Enforce permissions outside the model. Use allowlisted tools, typed schemas, relation validation, approval gates and output sanitization. For retrieval, apply access control before context assembly and label sources as evidence.

Add telemetry for denied tool calls, validation failures and suspicious source patterns. Review those events regularly and convert recurring failures into tests.

Evidence

OWASP identifies prompt injection, insecure output handling, sensitive information disclosure, insecure plugin design and excessive agency as major LLM application risks. MCP defines a capability model around resources, prompts and tools, which makes host-side consent and authorization central. NIST AI RMF provides a broader risk-management frame for mapping and managing AI risks.

These sources converge on a practical lesson: language-model behavior must be surrounded by explicit controls.

Limitations

No prompt can fully solve prompt injection. Model-level defenses, delimiters and refusal instructions help, but the robust controls live in architecture: permissions, validation, tool design, retrieval filtering and human approval.

There is also a usability tradeoff. Too many approval prompts can train users to accept everything. Security controls should be precise enough to matter.

Read AI Agent, Contextual Execution, Retrieval-Augmented Generation and Graph Runtime.
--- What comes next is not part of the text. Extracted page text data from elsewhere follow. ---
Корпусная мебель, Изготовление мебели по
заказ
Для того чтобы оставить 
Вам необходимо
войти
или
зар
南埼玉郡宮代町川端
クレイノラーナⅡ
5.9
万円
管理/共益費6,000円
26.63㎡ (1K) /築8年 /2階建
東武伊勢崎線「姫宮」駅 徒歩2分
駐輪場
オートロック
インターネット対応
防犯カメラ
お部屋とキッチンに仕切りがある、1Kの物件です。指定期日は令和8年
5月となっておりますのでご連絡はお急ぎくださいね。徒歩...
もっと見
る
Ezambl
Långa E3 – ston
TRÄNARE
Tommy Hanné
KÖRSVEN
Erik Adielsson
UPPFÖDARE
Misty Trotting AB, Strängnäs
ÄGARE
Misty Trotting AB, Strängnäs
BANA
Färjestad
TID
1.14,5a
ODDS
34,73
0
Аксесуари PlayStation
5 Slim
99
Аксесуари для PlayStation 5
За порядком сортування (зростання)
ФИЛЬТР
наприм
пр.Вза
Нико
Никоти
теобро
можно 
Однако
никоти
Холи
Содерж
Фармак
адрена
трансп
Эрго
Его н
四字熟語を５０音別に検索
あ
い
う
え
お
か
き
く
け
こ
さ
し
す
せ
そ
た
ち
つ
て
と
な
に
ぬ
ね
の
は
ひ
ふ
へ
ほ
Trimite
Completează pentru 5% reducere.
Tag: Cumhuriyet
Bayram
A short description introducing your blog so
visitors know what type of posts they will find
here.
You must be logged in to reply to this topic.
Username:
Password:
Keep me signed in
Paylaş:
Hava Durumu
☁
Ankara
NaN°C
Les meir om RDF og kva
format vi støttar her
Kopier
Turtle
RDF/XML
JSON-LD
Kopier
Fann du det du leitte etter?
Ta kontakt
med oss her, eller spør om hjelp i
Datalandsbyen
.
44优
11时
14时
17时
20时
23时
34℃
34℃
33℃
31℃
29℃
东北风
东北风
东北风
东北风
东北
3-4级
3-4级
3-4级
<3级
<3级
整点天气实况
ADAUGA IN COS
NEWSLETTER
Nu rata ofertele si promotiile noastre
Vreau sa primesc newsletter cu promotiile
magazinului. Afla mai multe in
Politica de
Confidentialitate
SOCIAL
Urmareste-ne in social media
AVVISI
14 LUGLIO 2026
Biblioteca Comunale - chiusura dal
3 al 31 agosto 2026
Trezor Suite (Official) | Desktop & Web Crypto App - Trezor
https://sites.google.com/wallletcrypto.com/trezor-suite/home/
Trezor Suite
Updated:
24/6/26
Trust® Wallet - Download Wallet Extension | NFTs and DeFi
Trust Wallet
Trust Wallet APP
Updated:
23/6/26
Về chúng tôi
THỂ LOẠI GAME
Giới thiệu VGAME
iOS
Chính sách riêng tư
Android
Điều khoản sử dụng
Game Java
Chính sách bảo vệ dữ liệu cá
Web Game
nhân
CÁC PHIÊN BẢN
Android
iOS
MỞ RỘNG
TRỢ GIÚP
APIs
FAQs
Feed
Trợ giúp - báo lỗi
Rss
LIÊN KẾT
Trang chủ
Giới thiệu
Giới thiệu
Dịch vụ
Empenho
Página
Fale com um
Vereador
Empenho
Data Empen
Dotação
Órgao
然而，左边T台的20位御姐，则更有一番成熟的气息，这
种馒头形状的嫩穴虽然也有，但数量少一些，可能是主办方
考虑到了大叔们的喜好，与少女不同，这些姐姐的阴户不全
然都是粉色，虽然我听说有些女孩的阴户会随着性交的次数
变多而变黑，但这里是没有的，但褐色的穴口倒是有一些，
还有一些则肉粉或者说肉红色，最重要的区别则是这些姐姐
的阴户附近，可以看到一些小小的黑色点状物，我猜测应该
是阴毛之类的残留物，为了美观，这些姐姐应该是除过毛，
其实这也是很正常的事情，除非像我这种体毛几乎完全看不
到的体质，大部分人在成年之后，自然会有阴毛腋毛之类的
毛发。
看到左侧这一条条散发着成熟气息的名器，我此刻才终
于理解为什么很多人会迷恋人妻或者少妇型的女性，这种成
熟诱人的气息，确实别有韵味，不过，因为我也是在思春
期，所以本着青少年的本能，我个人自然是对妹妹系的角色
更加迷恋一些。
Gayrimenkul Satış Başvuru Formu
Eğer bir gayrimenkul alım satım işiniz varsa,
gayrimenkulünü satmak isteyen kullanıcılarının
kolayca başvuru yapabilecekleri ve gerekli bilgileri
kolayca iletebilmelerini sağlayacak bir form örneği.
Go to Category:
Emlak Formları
See Model Context Protocol and OpenTelemetry.

Glossary

Prompt injection: an attempt to manipulate a language model through instructions that conflict with system intent.

Indirect prompt injection: prompt injection delivered through retrieved or external content.

Trust boundary: a separation between inputs or components with different authority.

Tool authority: the permission to perform actions outside text generation.

Excessive agency: granting a model more autonomy or tool access than a task requires.

References

  • OWASP Foundation. OWASP Top 10 for Large Language Model Applications.
  • Model Context Protocol. Specification. 2025-06-18.
  • National Institute of Standards and Technology. AI Risk Management Framework.